Performance and availability
We compared the performance of NG-Tax 2.0 with DADA2 using the plugin in the QIIME 2 analysis pipeline. To this aim, we obtained and evaluated fourteen 16S rRNA gene amplicon mock community samples from the literature. As a result, precision of NG-Tax 2.0 turned out to be significantly higher with an average of 0.95 vs 0.58 for QIIME2-DADA2. Meanwhile, recall was comparable with an average of 0.85 and 0.77, respectively. NG-Tax 2.0 is written in Java. Under the MIT License, you can freely access the code, ontology, a Galaxy platform implementation, the analysis toolbox, as well as tutorials and example SPARQL queries.
Working example: DIABIMMUNE project
As a working example, we used existing raw 16S rRNA gene data from the DIABIMMUNE Microbiome project and NG-Tax 2.0 for data analyses. To this end, we downloaded raw amplicon data of over 1800 microbial samples from the project. Next, the data was automatically ingested by the UNLOCK infrastructure and stored according to the ISA standard. We also captured the metadata of these samples. Then, NG-Tax 20 automatically analysed the amplicon data to generate ASVs as we described above and exemplified below.
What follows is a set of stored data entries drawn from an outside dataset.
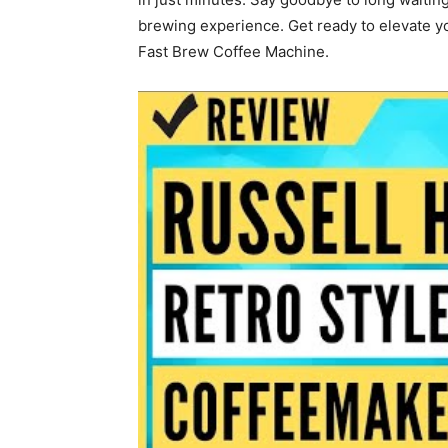
brewing experience. Get ready to elevate y
Fast Brew Coffee Machine.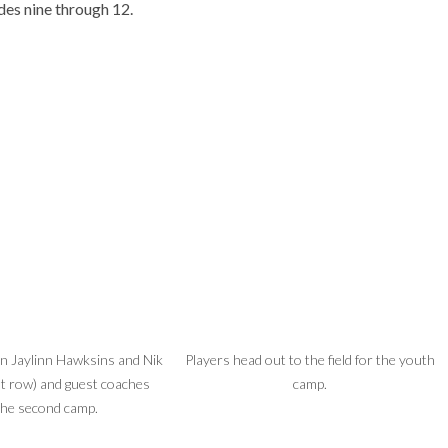
des nine through 12.
in Jaylinn Hawksins and Nik
Players head out to the field for the youth
t row) and guest coaches
camp.
the second camp.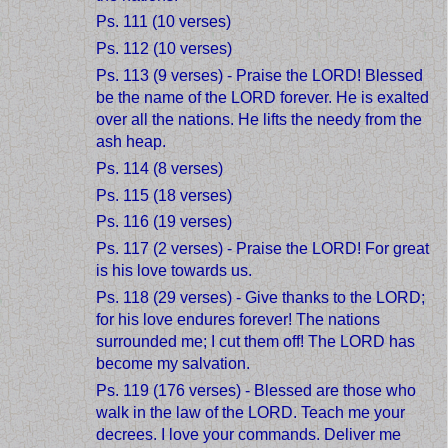
Ps. 111 (10 verses)
Ps. 112 (10 verses)
Ps. 113 (9 verses) - Praise the LORD! Blessed
be the name of the LORD forever. He is exalted
over all the nations. He lifts the needy from the
ash heap.
Ps. 114 (8 verses)
Ps. 115 (18 verses)
Ps. 116 (19 verses)
Ps. 117 (2 verses) - Praise the LORD! For great
is his love towards us.
Ps. 118 (29 verses) - Give thanks to the LORD;
for his love endures forever! The nations
surrounded me; I cut them off! The LORD has
become my salvation.
Ps. 119 (176 verses) - Blessed are those who
walk in the law of the LORD. Teach me your
decrees. I love your commands. Deliver me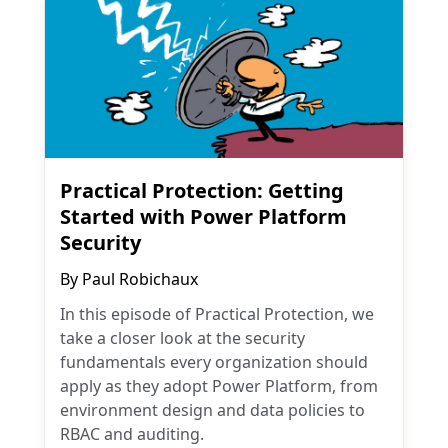
Practical Protection: Getting
Started with Power Platform
Security
By
Paul Robichaux
In this episode of Practical Protection, we
take a closer look at the security
fundamentals every organization should
apply as they adopt Power Platform, from
environment design and data policies to
RBAC and auditing.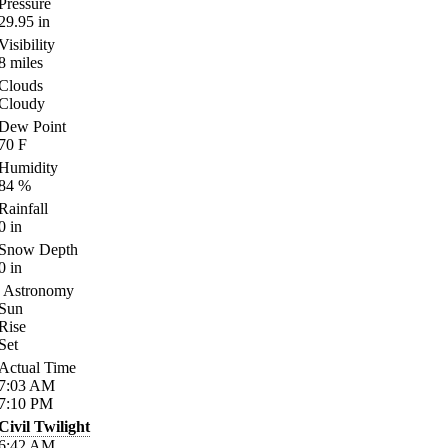
Pressure
29.95
in
Visibility
8
miles
Clouds
Cloudy
Dew Point
70
F
Humidity
84
%
Rainfall
0
in
Snow Depth
0
in
Astronomy
Sun
Rise
Set
Actual Time
7:03
AM
7:10
PM
Civil Twilight
6:42
AM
The queries used to generate the examples shown can also be embedded in or be part of standard operating procedures (SOPs). Further post-processing can take place using structured data analysis processes integrated in Jupyter Notebooks.
As the table above shows, users can directly sort and access metadata through the semantic framework. This enables users to easily select samples of interest for further downstream analysis.
As shown in the graph above, amplicon data is noisy. NG-Tax 2.0, however, suppresses this noise by provisionally rejecting ASVs of low abundance. Moreover, due to the extensive incorporation of metadata and sequence information, users can access and study each (potentially rejected) ASV individually.
Unlike OTUs obtained by clustering of nearly identical sequences, Amplicon Sequence Variants suppoedly better represent a single species. Since NG-Tax 2.0 extracts ASVs and stores them in a semantic database, it enables cross-mapping of ASVs between thousands of samples. As shown in the grah above, we have plotted the number of ASVs, including the provisionally rejected ASV shared between samples.
Next, within each sample, NG-Tax analyses and potentially flags ASVs as rejected due to severely low abundant reads, as seen in graph above. These ASVs might be falsely flagged, but through cross-mapping within and between samples these ASVs can become accepted and used for further downstream analysis.
For each individual sample, NG-Tax 2.0 provisionally rejects ASVs of low abundance. While most of these ASVs are likely random noise signals, a provisionally rejected ASV can also point at microbial species with a particular low abundance in the specific sample. We can study this by asking two related questions.
1. “Do we find a particular provisionally rejected ASV in more samples?”
2. “Is this ASV an accepted ASV in other samples?”
As the ASVs are stored in a graph database, this and the results presented in the examples above, can be done with standard SPARQL queries. In the example, we have plotted the number of the provisionally rejected ASV that are shared between the 1800 samples. As can be seen, by far the majority occurs in less than three samples and on the basis of this most probably most of them are noise ASvs. The example SPARQL query above explores this a little bit further and provides an answer to the question “How many provisionally rejected ASVs are in fact accepted ASVs in other samples?”.